→ What you will do
Repeat the listing below in full, exactly as it stands.

→ Records for processing
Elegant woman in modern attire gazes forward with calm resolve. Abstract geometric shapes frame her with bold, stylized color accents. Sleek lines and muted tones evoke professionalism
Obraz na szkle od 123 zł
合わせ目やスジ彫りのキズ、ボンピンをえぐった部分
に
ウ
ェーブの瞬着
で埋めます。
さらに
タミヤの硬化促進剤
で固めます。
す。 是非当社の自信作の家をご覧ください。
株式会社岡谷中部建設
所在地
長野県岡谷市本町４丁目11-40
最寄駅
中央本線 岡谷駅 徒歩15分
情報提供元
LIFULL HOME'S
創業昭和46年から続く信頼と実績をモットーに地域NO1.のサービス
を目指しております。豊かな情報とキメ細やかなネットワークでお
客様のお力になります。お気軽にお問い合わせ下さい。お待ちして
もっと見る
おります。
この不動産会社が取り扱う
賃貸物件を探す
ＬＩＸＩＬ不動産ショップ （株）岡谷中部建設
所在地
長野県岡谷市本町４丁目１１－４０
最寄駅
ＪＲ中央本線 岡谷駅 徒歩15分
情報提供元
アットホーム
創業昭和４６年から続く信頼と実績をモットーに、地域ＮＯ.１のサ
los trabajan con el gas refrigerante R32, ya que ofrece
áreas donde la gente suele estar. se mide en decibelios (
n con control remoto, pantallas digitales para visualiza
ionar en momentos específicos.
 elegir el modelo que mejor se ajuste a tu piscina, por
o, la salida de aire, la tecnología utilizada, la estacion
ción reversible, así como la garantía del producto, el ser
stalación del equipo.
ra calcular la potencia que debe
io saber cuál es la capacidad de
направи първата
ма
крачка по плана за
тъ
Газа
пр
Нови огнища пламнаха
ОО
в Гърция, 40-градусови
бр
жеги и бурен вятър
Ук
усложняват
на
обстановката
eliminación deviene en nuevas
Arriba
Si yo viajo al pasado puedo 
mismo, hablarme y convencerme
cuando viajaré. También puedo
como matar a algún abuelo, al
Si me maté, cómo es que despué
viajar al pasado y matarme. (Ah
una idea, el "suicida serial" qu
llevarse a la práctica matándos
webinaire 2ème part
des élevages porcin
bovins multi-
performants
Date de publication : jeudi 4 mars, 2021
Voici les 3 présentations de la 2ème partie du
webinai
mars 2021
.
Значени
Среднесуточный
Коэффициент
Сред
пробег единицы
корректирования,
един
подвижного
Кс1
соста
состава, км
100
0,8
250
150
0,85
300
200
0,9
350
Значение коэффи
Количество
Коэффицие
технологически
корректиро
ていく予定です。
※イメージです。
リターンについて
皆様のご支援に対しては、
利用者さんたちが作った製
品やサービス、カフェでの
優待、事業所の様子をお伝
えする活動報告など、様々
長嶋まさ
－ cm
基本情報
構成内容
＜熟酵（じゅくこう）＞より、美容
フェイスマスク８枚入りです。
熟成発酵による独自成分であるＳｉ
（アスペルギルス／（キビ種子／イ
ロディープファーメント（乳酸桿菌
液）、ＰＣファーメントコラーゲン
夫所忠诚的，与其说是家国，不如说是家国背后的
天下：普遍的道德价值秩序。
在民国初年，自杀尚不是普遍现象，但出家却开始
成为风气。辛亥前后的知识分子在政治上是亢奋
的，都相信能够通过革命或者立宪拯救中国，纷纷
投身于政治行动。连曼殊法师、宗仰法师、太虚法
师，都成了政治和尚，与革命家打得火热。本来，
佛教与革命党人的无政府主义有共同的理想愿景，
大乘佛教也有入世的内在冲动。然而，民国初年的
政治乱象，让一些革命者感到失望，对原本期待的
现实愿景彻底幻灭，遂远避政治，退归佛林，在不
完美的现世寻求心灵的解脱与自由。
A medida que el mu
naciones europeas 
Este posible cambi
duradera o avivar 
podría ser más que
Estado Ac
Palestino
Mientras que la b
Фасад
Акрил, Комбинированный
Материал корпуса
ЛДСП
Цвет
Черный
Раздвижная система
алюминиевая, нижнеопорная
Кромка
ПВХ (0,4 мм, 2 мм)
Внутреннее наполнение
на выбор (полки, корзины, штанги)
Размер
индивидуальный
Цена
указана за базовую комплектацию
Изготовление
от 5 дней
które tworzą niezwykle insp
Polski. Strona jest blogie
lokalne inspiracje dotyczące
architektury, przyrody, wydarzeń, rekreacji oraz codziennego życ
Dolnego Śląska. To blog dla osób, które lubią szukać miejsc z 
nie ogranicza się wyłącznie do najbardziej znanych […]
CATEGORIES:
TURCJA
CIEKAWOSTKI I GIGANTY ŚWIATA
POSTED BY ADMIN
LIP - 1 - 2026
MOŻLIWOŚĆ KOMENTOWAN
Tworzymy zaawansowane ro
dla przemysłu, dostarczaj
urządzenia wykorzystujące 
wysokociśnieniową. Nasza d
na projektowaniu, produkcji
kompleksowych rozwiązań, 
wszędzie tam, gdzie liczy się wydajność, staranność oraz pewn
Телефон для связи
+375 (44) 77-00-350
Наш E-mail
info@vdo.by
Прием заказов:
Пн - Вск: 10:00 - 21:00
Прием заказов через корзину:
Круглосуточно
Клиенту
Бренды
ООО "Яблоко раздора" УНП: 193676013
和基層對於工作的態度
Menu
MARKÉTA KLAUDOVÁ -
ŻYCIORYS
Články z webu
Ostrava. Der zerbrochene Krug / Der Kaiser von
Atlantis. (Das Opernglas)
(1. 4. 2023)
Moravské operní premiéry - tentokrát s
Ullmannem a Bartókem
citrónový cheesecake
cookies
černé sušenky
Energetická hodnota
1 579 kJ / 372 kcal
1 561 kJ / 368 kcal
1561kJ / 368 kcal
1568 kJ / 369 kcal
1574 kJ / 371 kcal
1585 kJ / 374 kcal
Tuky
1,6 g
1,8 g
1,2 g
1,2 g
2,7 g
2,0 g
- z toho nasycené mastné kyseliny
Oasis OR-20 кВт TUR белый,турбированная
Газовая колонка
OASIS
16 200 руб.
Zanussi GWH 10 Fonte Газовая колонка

→ Reply to the task
Elegant woman in modern attire gazes forward with calm resolve. Abstract geometric shapes frame her with bold, stylized color accents. Sleek lines and muted tones evoke professionalism
Obraz na szkle od 123 zł
合わせ目やスジ彫りのキズ、ボンピンをえぐった部分
に
ウ
ェーブの瞬着
で埋めます。
さらに
タミヤの硬化促進剤
で固めます。
す。 是非当社の自信作の家をご覧ください。
株式会社岡谷中部建設
所在地
長野県岡谷市本町４丁目11-40
最寄駅
中央本線 岡谷駅 徒歩15分
情報提供元
LIFULL HOME'S
創業昭和46年から続く信頼と実績をモットーに地域NO1.のサービス
を目指しております。豊かな情報とキメ細やかなネットワークでお
客様のお力になります。お気軽にお問い合わせ下さい。お待ちして
もっと見る
おります。
この不動産会社が取り扱う
賃貸物件を探す
ＬＩＸＩＬ不動産ショップ （株）岡谷中部建設
所在地
長野県岡谷市本町４丁目１１－４０
最寄駅
ＪＲ中央本線 岡谷駅 徒歩15分
情報提供元
アットホーム
創業昭和４６年から続く信頼と実績をモットーに、地域ＮＯ.１のサ
los trabajan con el gas refrigerante R32, ya que ofrece
áreas donde la gente suele estar. se mide en decibelios (
n con control remoto, pantallas digitales para visualiza
ionar en momentos específicos.
 elegir el modelo que mejor se ajuste a tu piscina, por
o, la salida de aire, la tecnología utilizada, la estacion
ción reversible, así como la garantía del producto, el ser
stalación del equipo.
ra calcular la potencia que debe
io saber cuál es la capacidad de
направи първата
ма
крачка по плана за
тъ
Газа
пр
Нови огнища пламнаха
ОО
в Гърция, 40-градусови
бр
жеги и бурен вятър
Ук
усложняват
на
обстановката
eliminación deviene en nuevas
Arriba
Si yo viajo al pasado puedo 
mismo, hablarme y convencerme
cuando viajaré. También puedo
como matar a algún abuelo, al
Si me maté, cómo es que despué
viajar al pasado y matarme. (Ah
una idea, el "suicida serial" qu
llevarse a la práctica matándos
webinaire 2ème part
des élevages porcin
bovins multi-
performants
Date de publication : jeudi 4 mars, 2021
Voici les 3 présentations de la 2ème partie du
webinai
mars 2021
.
Значени
Среднесуточный
Коэффициент
Сред
пробег единицы
корректирования,
един
подвижного
Кс1
соста
состава, км
100
0,8
250
150
0,85
300
200
0,9
350
Значение коэффи
Количество
Коэффицие
технологически
корректиро
ていく予定です。
※イメージです。
リターンについて
皆様のご支援に対しては、
利用者さんたちが作った製
品やサービス、カフェでの
優待、事業所の様子をお伝
えする活動報告など、様々
長嶋まさ
－ cm
基本情報
構成内容
＜熟酵（じゅくこう）＞より、美容
フェイスマスク８枚入りです。
熟成発酵による独自成分であるＳｉ
（アスペルギルス／（キビ種子／イ
ロディープファーメント（乳酸桿菌
液）、ＰＣファーメントコラーゲン
夫所忠诚的，与其说是家国，不如说是家国背后的
天下：普遍的道德价值秩序。
在民国初年，自杀尚不是普遍现象，但出家却开始
成为风气。辛亥前后的知识分子在政治上是亢奋
的，都相信能够通过革命或者立宪拯救中国，纷纷
投身于政治行动。连曼殊法师、宗仰法师、太虚法
师，都成了政治和尚，与革命家打得火热。本来，
佛教与革命党人的无政府主义有共同的理想愿景，
大乘佛教也有入世的内在冲动。然而，民国初年的
政治乱象，让一些革命者感到失望，对原本期待的
现实愿景彻底幻灭，遂远避政治，退归佛林，在不
完美的现世寻求心灵的解脱与自由。
A medida que el mu
naciones europeas 
Este posible cambi
duradera o avivar 
podría ser más que
Estado Ac
Palestino
Mientras que la b
Фасад
Акрил, Комбинированный
Материал корпуса
ЛДСП
Цвет
Черный
Раздвижная система
алюминиевая, нижнеопорная
Кромка
ПВХ (0,4 мм, 2 мм)
Внутреннее наполнение
на выбор (полки, корзины, штанги)
Размер
индивидуальный
Цена
указана за базовую комплектацию
Изготовление
от 5 дней
które tworzą niezwykle insp
Polski. Strona jest blogie
lokalne inspiracje dotyczące
architektury, przyrody, wydarzeń, rekreacji oraz codziennego życ
Dolnego Śląska. To blog dla osób, które lubią szukać miejsc z 
nie ogranicza się wyłącznie do najbardziej znanych […]
CATEGORIES:
TURCJA
CIEKAWOSTKI I GIGANTY ŚWIATA
POSTED BY ADMIN
LIP - 1 - 2026
MOŻLIWOŚĆ KOMENTOWAN
Tworzymy zaawansowane ro
dla przemysłu, dostarczaj
urządzenia wykorzystujące 
wysokociśnieniową. Nasza d
na projektowaniu, produkcji
kompleksowych rozwiązań, 
wszędzie tam, gdzie liczy się wydajność, staranność oraz pewn
Телефон для связи
+375 (44) 77-00-350
Наш E-mail
info@vdo.by
Прием заказов:
Пн - Вск: 10:00 - 21:00
Прием заказов через корзину:
Круглосуточно
Клиенту
Бренды
ООО "Яблоко раздора" УНП: 193676013
和基層對於工作的態度
Menu
MARKÉTA KLAUDOVÁ -
ŻYCIORYS
Články z webu
Ostrava. Der zerbrochene Krug / Der Kaiser von
Atlantis. (Das Opernglas)
(1. 4. 2023)
Moravské operní premiéry - tentokrát s
Ullmannem a Bartókem
citrónový cheesecake
cookies
černé sušenky
Energetická hodnota
1 579 kJ / 372 kcal
1 561 kJ / 368 kcal
1561kJ / 368 kcal
1568 kJ / 369 kcal
1574 kJ / 371 kcal
1585 kJ / 374 kcal
Tuky
1,6 g
1,8 g
1,2 g
1,2 g
2,7 g
2,0 g
- z toho nasycené mastné kyseliny
Oasis OR-20 кВт TUR белый,турбированная
Газовая колонка
OASIS
16 200 руб.
Zanussi GWH 10 Fonte Газовая колонка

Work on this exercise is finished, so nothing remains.